Mar 24th, 10:30 AM Mar 24th, 11:45 AM

Convergence of Multi-Robot Formation in ROS

MBSC304 - G (Doctoral)

This project is a continuation of the study in formation control in a distributed multi-agent system. To have some intelligent agents, such as a fleet of robots, to perform some jobs, sometimes we need them to come in formations. For a fleet of autonomous robots to form a pattern, a few pieces of information need to be reached agreement among robots: the number of robots in the fleet, the position of the desired formation, and the position of every robot in the fleet. Of course, we could specify which robot goes to the position we would want them to. Or we could provide GPS information for every robot in the system. However, this action will render the system into a centralized control scheme. A central controller would be an intuitive solution to control robots to form desired patterns. However, the job becomes more complicated when the number of robots in the fleet increases.

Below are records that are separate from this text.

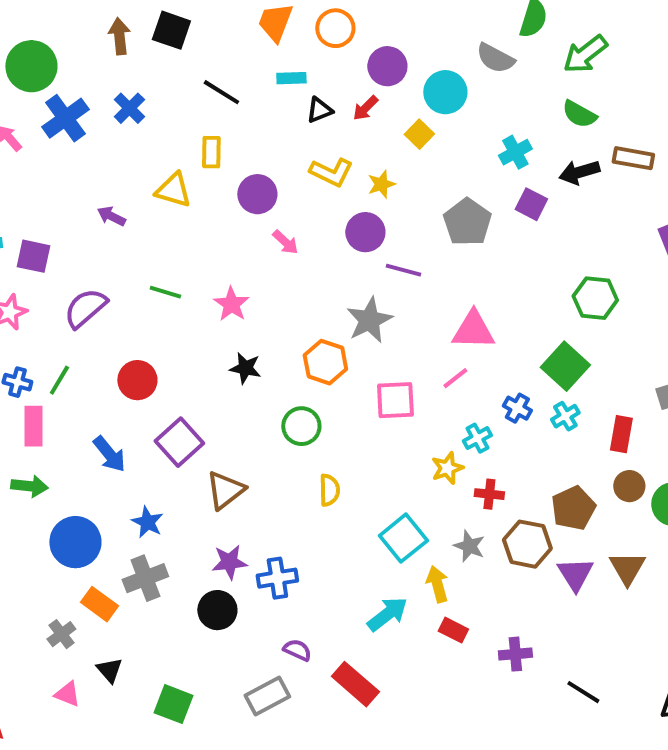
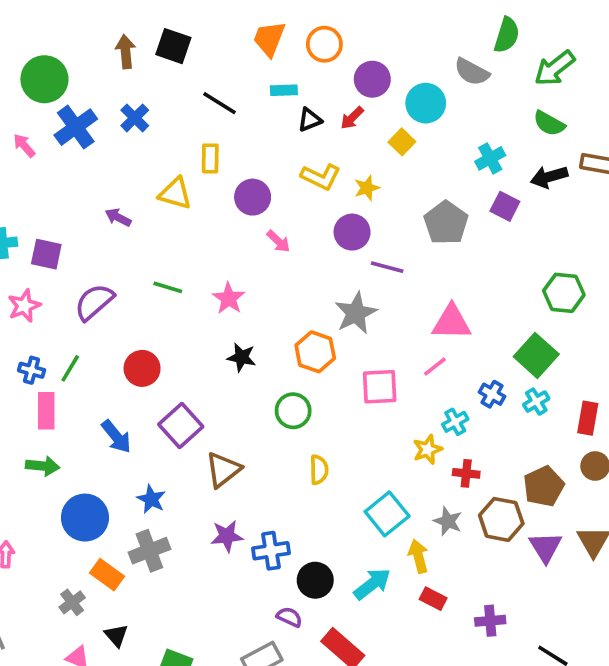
black circle: (217, 610) -> (315, 580), moved

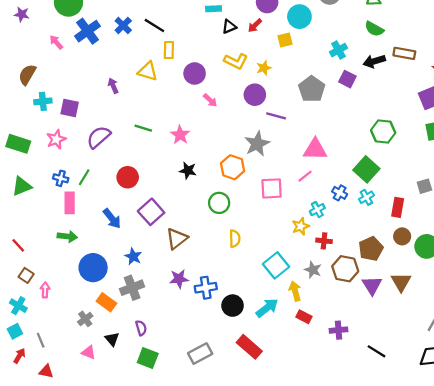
black line: (219, 103) -> (154, 25), moved
yellow square: (402, 142) -> (285, 40), turned 32
purple arrow: (118, 217) -> (113, 86), turned 40
purple semicircle: (289, 617) -> (141, 328), moved, turned 48

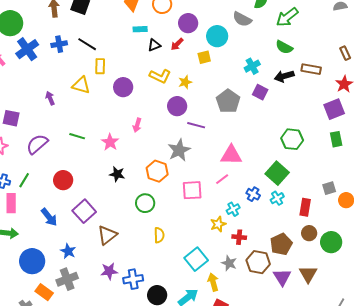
blue cross: (123, 25) -> (59, 44), turned 35
pink arrow: (210, 100) -> (137, 125), moved, turned 64

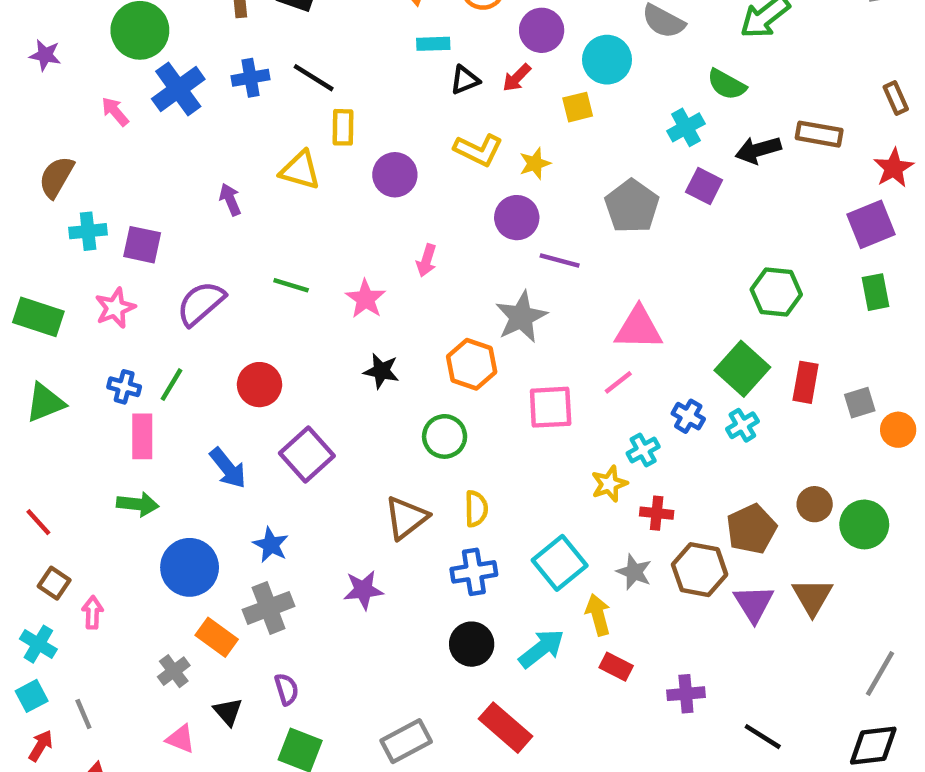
green semicircle: (284, 47) -> (727, 84), moved
red rectangle: (305, 207) -> (806, 382), moved
brown triangle: (107, 235) -> (406, 518), moved
blue cross: (133, 279) -> (474, 572), moved

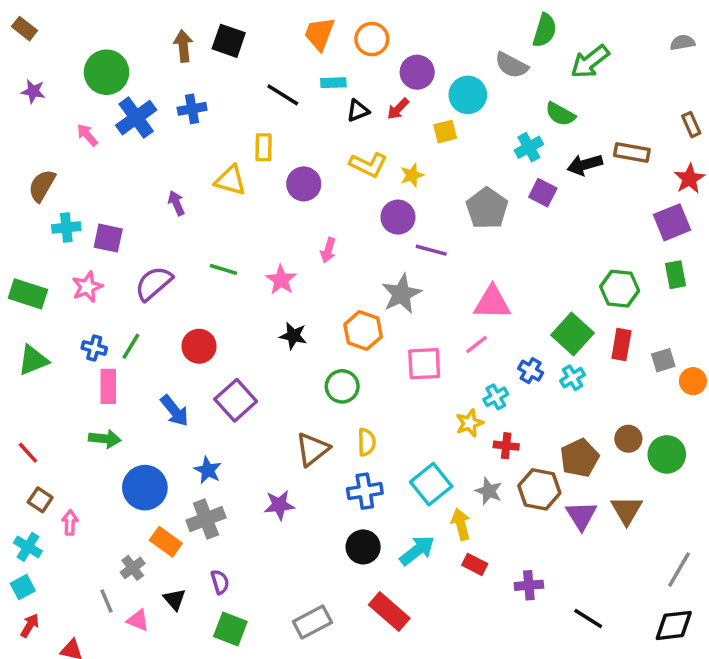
black line: (314, 78) -> (283, 95), moved
green hexagon: (776, 292) -> (620, 289), moved
gray line: (83, 714) -> (106, 601), moved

This work studies formation control in a distributed multi-agent system and addresses the problem where each robot could decide who goes where and how to get there. Our design lets the robots form a circle before forming the desired pattern. The circle formation settles their relative relationship into a stable status which is desirable for further formation configuration. A generalized control law has been developed in this work, which enables robots to form regular convex and some irregular convex patterns. And the current work is focused on a generalized solution for irregular convex and even concave formations. Some results will be present in simulations.

The transplant of the design into ROS is still under development. Some gaps still need to be mitigated between computer-based simulation and robotic-based implementation. Because we are developing a distributed solution, we could not use the GPS feature, which complicates the system design in many folds. By using the equipped distance detector on the robot and building a localized coordinates system, our latest design requires at least two reference objects. And recognizing and acknowledging a reference object itself is an active research topic.